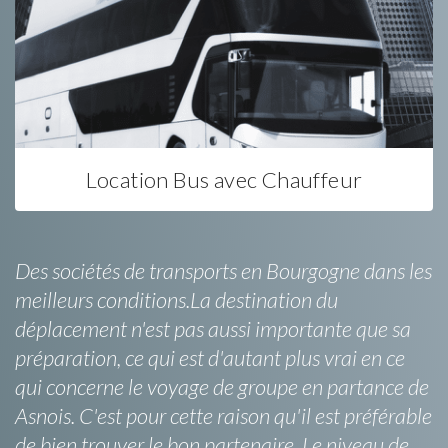
Location Bus avec Chauffeur
Des sociétés de transports en Bourgogne dans les
meilleurs conditions.La destination du
déplacement n'est pas aussi importante que sa
préparation, ce qui est d'autant plus vrai en ce
qui concerne le voyage de groupe en partance de
Asnois. C'est pour cette raison qu'il est préférable
de bien trouver le bon partenaire. Le niveau de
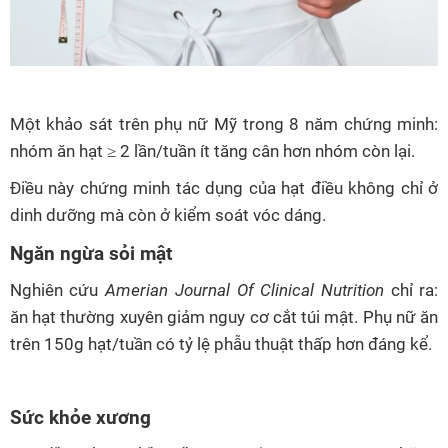
Một khảo sát trên phụ nữ Mỹ trong 8 năm chứng minh:
nhóm ăn hạt ≥ 2 lần/tuần ít tăng cân hơn nhóm còn lại.
Điều này chứng minh tác dụng của hạt điều không chỉ ở
dinh dưỡng mà còn ở kiểm soát vóc dáng.
Ngăn ngừa s
ỏi mật
Nghiên cứu
Amerian Journal Of Clinical Nutrition
chỉ ra:
ăn hạt thường xuyên giảm nguy cơ cắt túi mật. Phụ nữ ăn
trên 150g hạt/tuần có tỷ lệ phẫu thuật thấp hơn đáng kể.
S
ức khỏe xương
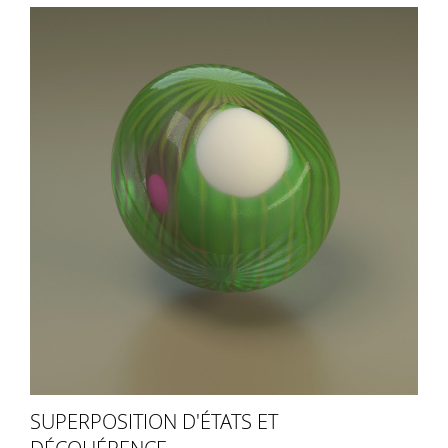
SUPERPOSITION D'ÉTATS ET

────────────────────

* **Exercise objective**: Tally the lines in the records that contain "tuần", then give only the tally.

* **Reply**: 2